Następnie pozwoliłem jej na rewanż, ale z góry przeprosiłem za to, co musiałem zrobić po masażu. Umiała tak umiejętnie wbijać palce w odpowiednie miejsca, że zawsze kończyło się to dla mnie w jeden sposób. I zaczęła chichotać, gdy uświadomiła sobie, dlaczego przez ostatnie pół roku po masażu zamykałem się w łazience. Wtedy nie miała jeszcze pojęcia, co do niej czułem.

Potem nastąpiło kilka dni, w trakcie których nie robiliśmy nic dwuznacznego. Nie chciałem opierać naszej relacji na dążeniu do jednego celu, którym był seks. O wiele bardziej pragnąłem stworzyć z Karoliną solidne fundamenty naszego związku. Niechętnie zacząłem wymyślać preteksty, by dać jej trochę więcej przestrzeni i oddechu.

– Umówiłem się z kumplem, który jest fanem motoryzacji. Mogę podwędzić ci Bellę na kilka godzin? – zapytałem któregoś razu. Trochę się zawiodłem, widząc, jak zrobiła wielkie oczy. Nie wyobrażałem sobie, by używać teraz słów „moje" i „twoje". Bez mrugnięcia okiem oddałbym jej wszystko.

– Jezu, Teo, nie pytaj mnie o takie rzeczy. – Wstała od stołu, przy którym jeszcze pracowała. – Wiesz, gdzie są klucze. Bierz, kiedy chcesz. – Podeszła do mnie i spontanicznie pocałowała mnie w usta. – Bella nie ma autocasco, ale jeśli coś się wydarzy, to nie bój się mnie. Przeżyję bez niej, bez ciebie nie, więc uważaj na drodze.

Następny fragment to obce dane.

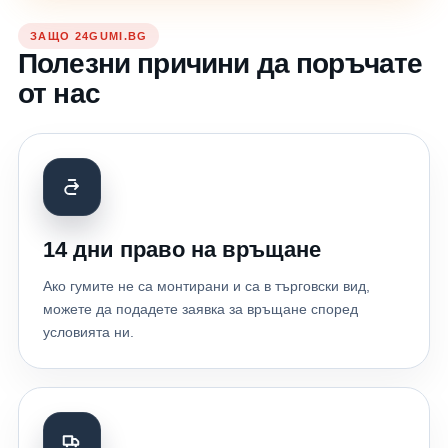
ЗАЩО 24GUMI.BG
Полезни причини да поръчате
от нас
14 дни право на връщане
Ако гумите не са монтирани и са в търговски вид,
можете да подадете заявка за връщане според
условията ни.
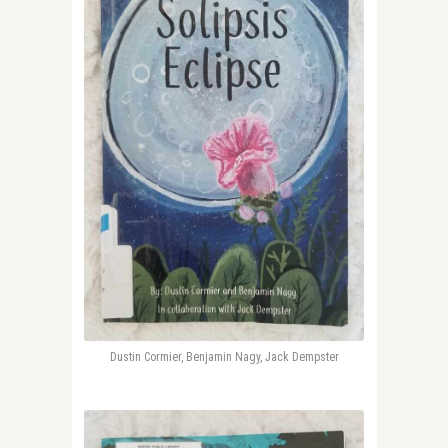
Dustin Cormier, Benjamin Nagy, Jack Dempster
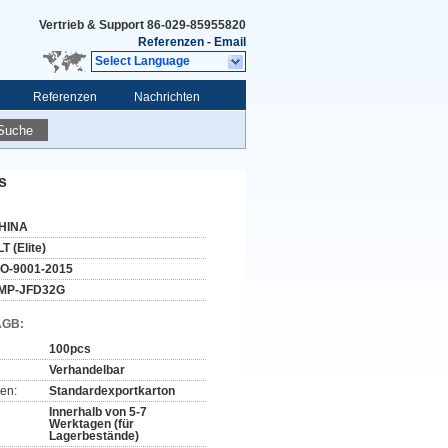
Vertrieb & Support
86-029-85955820
Referenzen
-
Email
Select Language
Referenzen
Nachrichten
Suche
s
HINA
T (Elite)
SO-9001-2015
MP-JFD32G
AGB:
100pcs
Verhandelbar
en:
Standardexportkarton
Innerhalb von 5-7
Werktagen (für
Lagerbestände)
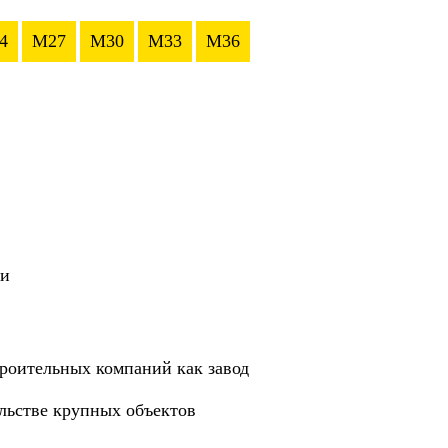
4
M27
M30
M33
M36
ии
роительных компаний как завод
ельстве крупных объектов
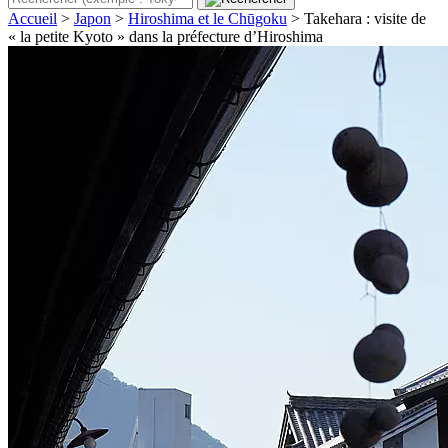
Accueil
>
Japon
>
Hiroshima et le Chūgoku
>
Takehara : visite de
« la petite Kyoto » dans la préfecture d’Hiroshima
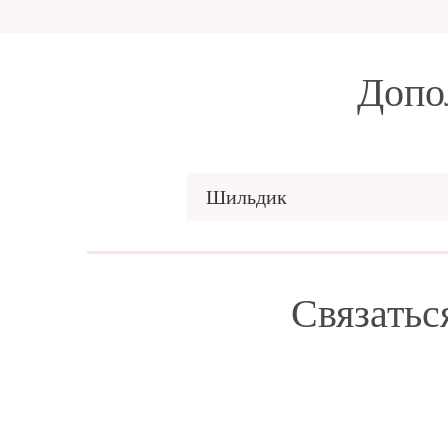
Допо
Шильдик
Связатьс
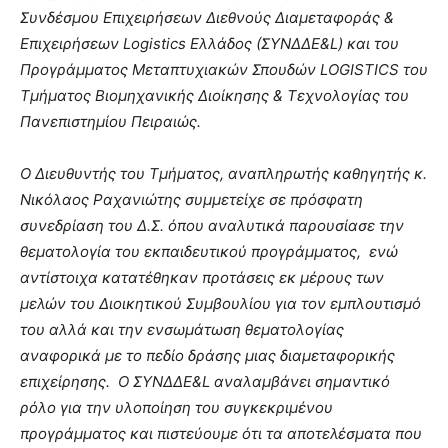
Συνδέσμου Επιχειρήσεων Διεθνούς Διαμεταφοράς &
Επιχειρήσεων Logistics Ελλάδος (ΣΥΝΔΔE&L) και του
Προγράμματος Μεταπτυχιακών Σπουδών LOGISTICS του
Τμήματος Βιομηχανικής Διοίκησης & Τεχνολογίας του
Πανεπιστημίου Πειραιώς.
Ο Διευθυντής του Τμήματος, αναπληρωτής καθηγητής κ.
Νικόλαος Ραχανιώτης συμμετείχε σε πρόσφατη
συνεδρίαση του Δ.Σ. όπου αναλυτικά παρουσίασε την
θεματολογία του εκπαιδευτικού προγράμματος, ενώ
αντίστοιχα κατατέθηκαν προτάσεις εκ μέρους των
μελών του Διοικητικού Συμβουλίου για τον εμπλουτισμό
του αλλά και την ενσωμάτωση θεματολογίας
αναφορικά με το πεδίο δράσης μιας διαμεταφορικής
επιχείρησης. Ο ΣΥΝΔΔΕ&
L
αναλαμβάνει σημαντικό
ρόλο για την υλοποίηση του συγκεκριμένου
προγράμματος και πιστεύουμε ότι τα αποτελέσματα που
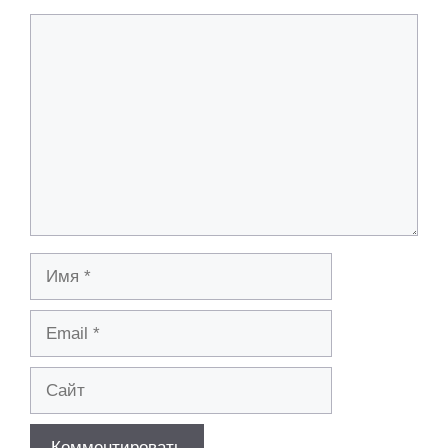
Комментарий
Имя
Email
Сайт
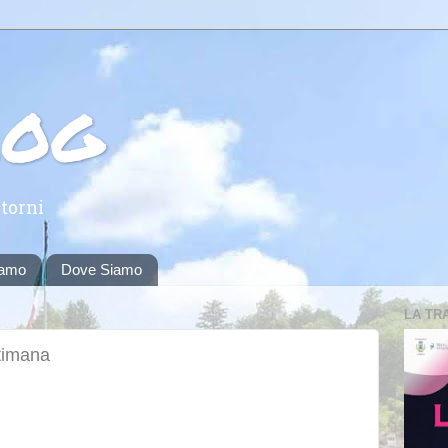
log
torni
iamo
Dove Siamo
LA TR
ttimana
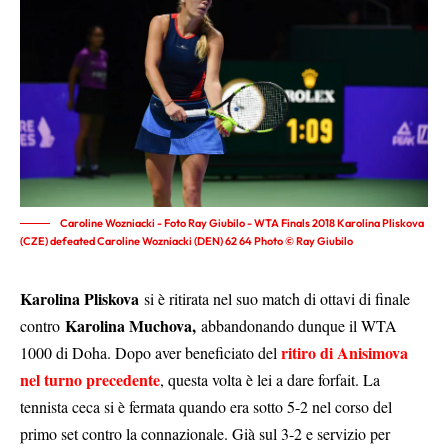
Caroline Wozniacki - Foto Ray Giubilo - WTA Finals 2018 Karolina Pliskova
(CZE) defeated Caroline Wozniacki (DEN) 62 64 Photo © Ray Giubilo
Karolina Pliskova
si è ritirata nel suo match di ottavi di finale
Karolina Muchova,
contro
abbandonando dunque il WTA
ritiro di Anisimova
1000 di Doha. Dopo aver beneficiato del
nel turno precedente
, questa volta è lei a dare forfait. La
tennista ceca si è fermata quando era sotto 5-2 nel corso del
primo set contro la connazionale. Già sul 3-2 e servizio per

Zszokowała mnie swoim wyznaniem. Nie pojechałem na spotkanie z kumplem. I nie dlatego, że nie posiadała autocasco. Wykupiłem je jakiś czas temu. Teraz już miałem co innego w planach. Rzuciłem się na nią i obsypałem pocałunkami.

Wczoraj także posypały się nasze plany. Mieliśmy obejrzeć film, ale całowaliśmy się aż do napisów końcowych.

– Całkiem nieoczekiwane zakończenie. Lubię dobre kino – zażartowałem.

– Chyba moglibyśmy spróbować... – wydyszała w moje usta.

– Chyba mi nie wystarczy. – Zjechałem dłonią do połowy jej uda i powoli, centymetr po centymetrze, sunąłem w górę. Wygięła ciało w łuk w momencie, gdy musnąłem materiał jej majtek. Zacząłem się z nią droczyć i przesuwałem palcem po krańcach bielizny. – Jeszcze nie, moja mała.

– Nie chcesz mnie?

– Przeciwnie. Chcę cię całą.

– Nie proś mnie, żebym ci pokazała, bo tego nie zrobię.

– Nie chcę zobaczyć czegoś, czego nie chcesz mi pokazać – zapewniłem.

– To o co chodzi?

– Pragnę cię tak rozochocić, żebyś była skłonna zabawić się sama ze sobą – wyjaśniłem.

– Tego też nie zrobię. – Wybałuszyła na mnie oczy z niedowierzaniem, że w ogóle mogłem coś takiego powiedzieć.

– Nie zrobisz, bo właśnie wtedy się tobą zajmę – obiecałem. – Powiesz mi, kiedy nie będziesz mogła już wytrzymać?

– Teraz ci mówię.

– Coś mi tu ściemniasz. – Włożyłem dłoń w jej majtki i tylko pogładziłem skórę, a ona już zrobiła sarnie oczy. – O co może chodzić mojej małej? Hm... – Zadumałem się i wyjąłem dłoń. Potarłem nos Karolci swoim nosem i cmoknąłem ją w ustach. – Powiesz mi czy każesz zgadywać?

– Na dniach dostanę okres.

– Mhm... i myślisz, że jeśli pragnę cię od pół roku, to kolejne pół będzie dla mnie wyzwaniem?

– Nie. Boję się, że ja nie wytrzymam.

– Czyli przezornie myślisz, że jak teraz trochę się pokochamy, to ci wystarczy na kilka dni?